Easter Sunday was on March 30 in 1975, one month before Saigon fell to the North Vietnamese. In Last of the Annamese, the protagonist, Chuck Griffin, goes to English-language Catholic mass that morning after working all night at the Intelligence Branch at Tan Son Nhat on the northern edge of Saigon—he is deluged by intelligence indicating that the North Vietnamese are preparing to attack Saigon. He attends the service not because he is Catholic (he’s not) but because Molly, the American nurse at the Saigon clinic, is singing in the folk group for the mass.

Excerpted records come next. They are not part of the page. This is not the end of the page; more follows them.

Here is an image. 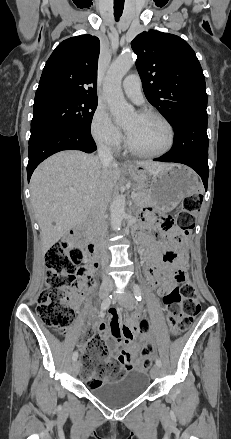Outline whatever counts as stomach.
<instances>
[{"label": "stomach", "instance_id": "1", "mask_svg": "<svg viewBox=\"0 0 231 439\" xmlns=\"http://www.w3.org/2000/svg\"><path fill=\"white\" fill-rule=\"evenodd\" d=\"M127 173L138 183L147 184L151 195V204L162 212H170L186 197L196 194L200 189L197 174L190 168L173 164L156 174L134 165Z\"/></svg>", "mask_w": 231, "mask_h": 439}]
</instances>
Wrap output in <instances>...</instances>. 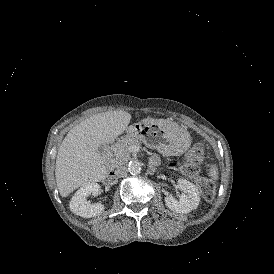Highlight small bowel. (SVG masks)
Segmentation results:
<instances>
[{"instance_id":"obj_1","label":"small bowel","mask_w":274,"mask_h":274,"mask_svg":"<svg viewBox=\"0 0 274 274\" xmlns=\"http://www.w3.org/2000/svg\"><path fill=\"white\" fill-rule=\"evenodd\" d=\"M153 163H154V164L156 163V160H155V159L153 160Z\"/></svg>"}]
</instances>
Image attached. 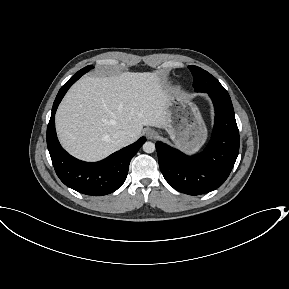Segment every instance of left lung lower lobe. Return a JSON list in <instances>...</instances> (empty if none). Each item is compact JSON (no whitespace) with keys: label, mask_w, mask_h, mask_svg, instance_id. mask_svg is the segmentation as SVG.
I'll return each instance as SVG.
<instances>
[{"label":"left lung lower lobe","mask_w":289,"mask_h":289,"mask_svg":"<svg viewBox=\"0 0 289 289\" xmlns=\"http://www.w3.org/2000/svg\"><path fill=\"white\" fill-rule=\"evenodd\" d=\"M208 94L215 108V124L202 153L187 156L162 142L156 143L164 178L174 189L189 195L208 193L221 186L239 152V131L230 96Z\"/></svg>","instance_id":"1"}]
</instances>
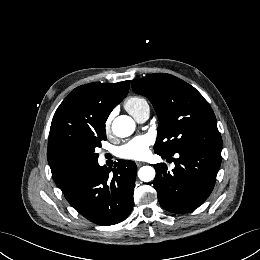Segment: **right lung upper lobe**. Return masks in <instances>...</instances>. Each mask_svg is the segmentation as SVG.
<instances>
[{
    "label": "right lung upper lobe",
    "mask_w": 260,
    "mask_h": 260,
    "mask_svg": "<svg viewBox=\"0 0 260 260\" xmlns=\"http://www.w3.org/2000/svg\"><path fill=\"white\" fill-rule=\"evenodd\" d=\"M129 85L130 81L79 86L56 110L47 159L53 179L63 193L86 170L82 159L85 140L105 126L110 112L128 94Z\"/></svg>",
    "instance_id": "right-lung-upper-lobe-1"
}]
</instances>
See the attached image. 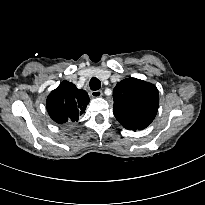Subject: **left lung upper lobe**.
Here are the masks:
<instances>
[{"instance_id":"5c2ea615","label":"left lung upper lobe","mask_w":205,"mask_h":205,"mask_svg":"<svg viewBox=\"0 0 205 205\" xmlns=\"http://www.w3.org/2000/svg\"><path fill=\"white\" fill-rule=\"evenodd\" d=\"M114 116L128 130L145 129L158 111L159 94L155 85L136 78L120 81L113 91Z\"/></svg>"}]
</instances>
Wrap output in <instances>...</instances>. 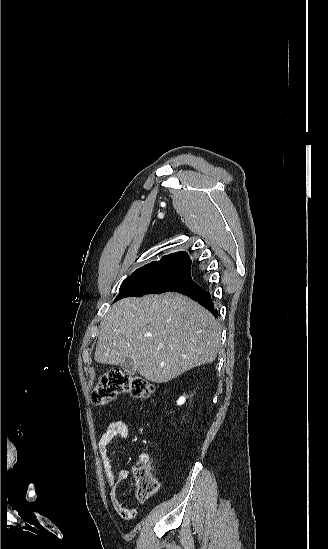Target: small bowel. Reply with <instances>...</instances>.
<instances>
[{
    "instance_id": "1",
    "label": "small bowel",
    "mask_w": 328,
    "mask_h": 549,
    "mask_svg": "<svg viewBox=\"0 0 328 549\" xmlns=\"http://www.w3.org/2000/svg\"><path fill=\"white\" fill-rule=\"evenodd\" d=\"M130 436V427L128 423L120 418L112 420L104 433L102 434L99 443L98 450L103 465V470L107 483L110 487V500L114 510L123 518H128V513H134L132 510L126 508L119 499V491L129 476L128 470H121L115 477L113 474V465L110 454V445L115 440H124ZM138 462L142 465L151 475L159 472L158 465L154 462L152 457L147 453L139 455ZM153 486L150 495L155 493L159 488V483L152 477Z\"/></svg>"
}]
</instances>
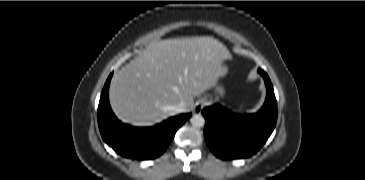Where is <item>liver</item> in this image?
<instances>
[{"label": "liver", "mask_w": 365, "mask_h": 180, "mask_svg": "<svg viewBox=\"0 0 365 180\" xmlns=\"http://www.w3.org/2000/svg\"><path fill=\"white\" fill-rule=\"evenodd\" d=\"M228 49L209 36L156 41L112 78L110 104L119 119L136 126H150L176 114L185 103L214 86Z\"/></svg>", "instance_id": "obj_1"}]
</instances>
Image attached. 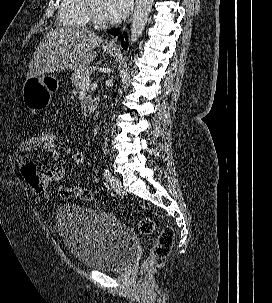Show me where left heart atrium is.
Returning <instances> with one entry per match:
<instances>
[{
  "mask_svg": "<svg viewBox=\"0 0 272 303\" xmlns=\"http://www.w3.org/2000/svg\"><path fill=\"white\" fill-rule=\"evenodd\" d=\"M131 0H104L103 15L107 20L119 21L129 12Z\"/></svg>",
  "mask_w": 272,
  "mask_h": 303,
  "instance_id": "obj_1",
  "label": "left heart atrium"
}]
</instances>
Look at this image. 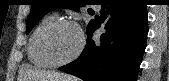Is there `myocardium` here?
<instances>
[{
    "mask_svg": "<svg viewBox=\"0 0 169 81\" xmlns=\"http://www.w3.org/2000/svg\"><path fill=\"white\" fill-rule=\"evenodd\" d=\"M62 26H71V27L76 28L79 33L80 43H79L77 50L70 57L64 60H55L49 53L48 40L50 36L52 35V33L56 29ZM84 46H85V38L82 32V29L80 28L77 22L70 20V19H58L55 22H53L51 25H49L44 30V32L42 33L40 37V42H39L41 55L51 66H54V67L63 66V65L69 64L73 62L74 60H76L81 55L84 49Z\"/></svg>",
    "mask_w": 169,
    "mask_h": 81,
    "instance_id": "myocardium-1",
    "label": "myocardium"
}]
</instances>
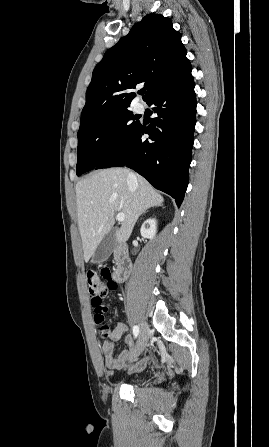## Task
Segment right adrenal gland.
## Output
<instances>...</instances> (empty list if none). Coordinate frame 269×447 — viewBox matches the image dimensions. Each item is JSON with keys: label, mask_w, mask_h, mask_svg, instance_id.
Wrapping results in <instances>:
<instances>
[{"label": "right adrenal gland", "mask_w": 269, "mask_h": 447, "mask_svg": "<svg viewBox=\"0 0 269 447\" xmlns=\"http://www.w3.org/2000/svg\"><path fill=\"white\" fill-rule=\"evenodd\" d=\"M147 212H149V210H147ZM143 214H146V212H142L141 216H143Z\"/></svg>", "instance_id": "1"}]
</instances>
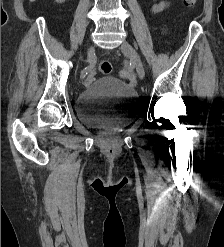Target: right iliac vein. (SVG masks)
<instances>
[{
  "mask_svg": "<svg viewBox=\"0 0 224 247\" xmlns=\"http://www.w3.org/2000/svg\"><path fill=\"white\" fill-rule=\"evenodd\" d=\"M92 51H93V48H92V46H90V47L88 48V56H90V55L92 54Z\"/></svg>",
  "mask_w": 224,
  "mask_h": 247,
  "instance_id": "63e3f726",
  "label": "right iliac vein"
}]
</instances>
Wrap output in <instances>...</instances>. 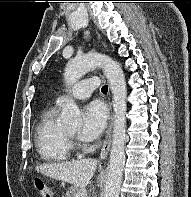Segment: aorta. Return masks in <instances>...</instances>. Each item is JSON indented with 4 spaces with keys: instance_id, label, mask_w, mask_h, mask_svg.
Segmentation results:
<instances>
[{
    "instance_id": "762f6f07",
    "label": "aorta",
    "mask_w": 191,
    "mask_h": 197,
    "mask_svg": "<svg viewBox=\"0 0 191 197\" xmlns=\"http://www.w3.org/2000/svg\"><path fill=\"white\" fill-rule=\"evenodd\" d=\"M96 67L103 69L110 84L114 110L113 141L104 197H119L126 144L127 88L124 73L120 65L112 58L94 53L69 61L64 71V80L67 86H71ZM59 122L66 127L80 128L82 126L79 108L73 100H67L64 104Z\"/></svg>"
}]
</instances>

My description of the mass and the music accompanying it comes from my own recollections. I was the director of the folk group at the American chapel, and I, like Chuck, had been up all night reviewing evidence of a forthcoming assault on the city. The folk group hymns sung at that Mass are the ones I remember: “I am the Resurrection,” “Lord, Make Me an Instrument of Your Peace,” “My peace I Leave You,” and “How Great It Is to Be Alive.” I recall my feelings of cynicism at the joy of the prayers and music of the feast of Easter, the greatest feast in the Catholic church, contrasted with the brutal reality we were all facing. I knew then that the attack on Saigon was weeks away, even though I couldn’t persuade the Ambassador that the end was coming.
That was the last mass I attended in Vietnam. After that, every ounce of energy I had went into getting my people out of the country before the attack came. I went from 10-hour days to 16-hour days to no time at all for sleep. I never saw the members of the folk group again. When I was evacuated on the night of 29 April, I had amoebic dysentery and pneumonia from inadequate diet and sleep deprivation, but those illnesses weren’t diagnosed until I was back in the world (the U.S.) in May.
The meaning of Easter has never been the same for me.